Summary of taurine haplotypes at aberrant sites for each amplicon determined from Hereford sequence and the species sharing the same haplotype (*).
To determine if the high proportion of haplotypes, resolved from aberrant sites, shared between Yak and Domestic cattle may be evidence of recent introgression, we looked for extended haplotypes that are shared between species. Thus, the extent of linkage between neighbouring amplicons and genes on the same chromosome was examined. Table shows the B. taurus haplotype per amplicon from all aberrant sites and the species that share the same haplotype. A number of haplotypes are shared with all species. Many of the haplotypes that are based on one aberrant site (PIT1_e1) may be similar by chance and therefore may not be very informative. However, by extending haplotypes to adjacent exons and genes more power to detect recent hybridisation should be available. But as haplotypes are extended to closely linked amplicons or neighbouring genes on the same chromosome this similarity rapidly disappears (Table ).
In a further attempt to identify recent introgression, sequence diversity estimates were examined between neighbouring amplicons and genes. Figure shows plots of sequence divergence at noncoding sites (dI) for Hereford vs Yak (A), Hereford vs Holstein (B) and Yak vs Gaur (C). A similar pattern is seen to that described in table . A number of amplicons show similar amounts of sequence divergence between Hereford vs Yak as is seen between Hereford vs Holstein (NRIP1 and PIT1).
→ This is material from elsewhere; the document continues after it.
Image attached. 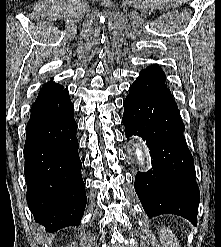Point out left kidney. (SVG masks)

However, genetic diversity at closely linked amplicons remains low between breeds of B. taurus for closely spaced genes on chromosome 1 (PIT1, ITGB5) and chromosome 2 (GMEB1 and EGF), which suggests that these animals have recently shared a common ancestor. In contrast, comparisons for Domestic cattle vs Yak, and Yak vs Gaur (Figure and , respectively) rarely show low sequence diversity over similar linked regions, and thus, genetic associations are most likely not the result of recent introgression.
Plots of sequence similarity for noncoding substitutions per site (dI) for pairwise comparisons between Hereford vs Yak (A), Hereford vs Holstein (B) and Yak vs Gaur (C) for all amplicons all plots are in chromosomal order.
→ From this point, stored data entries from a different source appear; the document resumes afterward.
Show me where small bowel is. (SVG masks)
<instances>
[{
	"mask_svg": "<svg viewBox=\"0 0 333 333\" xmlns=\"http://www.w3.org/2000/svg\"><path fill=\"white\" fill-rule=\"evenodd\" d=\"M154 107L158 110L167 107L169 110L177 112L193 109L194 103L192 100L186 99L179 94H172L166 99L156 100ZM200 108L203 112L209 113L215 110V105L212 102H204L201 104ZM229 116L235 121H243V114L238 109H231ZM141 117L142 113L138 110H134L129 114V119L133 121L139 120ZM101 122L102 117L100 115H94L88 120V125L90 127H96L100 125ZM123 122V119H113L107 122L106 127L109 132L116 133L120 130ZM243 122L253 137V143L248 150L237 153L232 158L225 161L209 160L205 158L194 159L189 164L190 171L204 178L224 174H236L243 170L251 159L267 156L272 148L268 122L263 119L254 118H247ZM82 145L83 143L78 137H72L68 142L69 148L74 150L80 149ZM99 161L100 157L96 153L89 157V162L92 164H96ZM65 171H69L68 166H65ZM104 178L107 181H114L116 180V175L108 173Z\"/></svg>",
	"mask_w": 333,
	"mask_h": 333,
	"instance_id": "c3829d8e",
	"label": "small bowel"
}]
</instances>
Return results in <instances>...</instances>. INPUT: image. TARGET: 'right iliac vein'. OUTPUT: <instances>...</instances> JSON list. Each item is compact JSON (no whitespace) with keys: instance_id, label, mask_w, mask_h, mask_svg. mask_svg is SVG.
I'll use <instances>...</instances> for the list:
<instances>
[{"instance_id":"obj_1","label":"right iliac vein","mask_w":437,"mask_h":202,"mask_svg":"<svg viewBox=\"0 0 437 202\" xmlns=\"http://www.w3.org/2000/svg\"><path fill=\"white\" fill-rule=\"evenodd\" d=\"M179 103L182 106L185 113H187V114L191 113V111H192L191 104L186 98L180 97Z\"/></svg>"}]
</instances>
An examination of the river and swamp buffalo samples from Southeast Asia (BubB and BubC) has identified large segments of chromosome 1 and 2 that are identical. Thus BubB has a closer relationship to swamp buffalo (BubC) than to other members of river buffalo that originate from India, which may suggest some level of introgression in these two samples as large portions of chromosomes 1 and 2 in BubB appear to be of swamp buffalo origin (Figure ).
Plot of sequence similarity (dI) for genes in chromosomal order between BubB (River buffalo) and BubC (Swamp buffalo), showing high degrees of similarity over large regions of chromosomes 1 and 2.
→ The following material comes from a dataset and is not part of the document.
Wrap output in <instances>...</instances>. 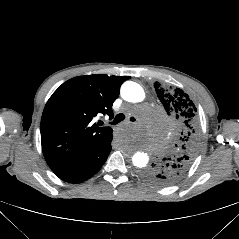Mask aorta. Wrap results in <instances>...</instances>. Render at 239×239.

Classifying aberrant sites: age and role of selection
A number of aberrant sites were identified that were inconsistent with any of the phylogenetic trees suggested from either molecular or morphological characteristics. In total 33 aberrant sites occurred in coding regions, of which 6 are Ka and 27 are Ks from 11,563 synonymous and 3,482 nonsynonymous sites, which resulted in a dN/dS ratio of 0.065. From the 33 aberrant sites 10 appear to be polymorphic since the common ancestor with buffalo, while the remaining 23 would have been polymorphic in the common ancestor of the Bos and Bison genera. Of the 10 ancient polymorphisms 3 are Ka and 7 are Ks. Therefore these 10 ancient polymorphisms were maintained for millions of years. They must have been polymorphic in the MRCA to the Bovina and Bubalina subtribes some 5–8 MYA and appear to have persisted to at least the divergence of the Bovina subtribe around 2 MYA. The small values estimated for the dN/dS ratios calculated suggest that these polymorphisms may have been neutral.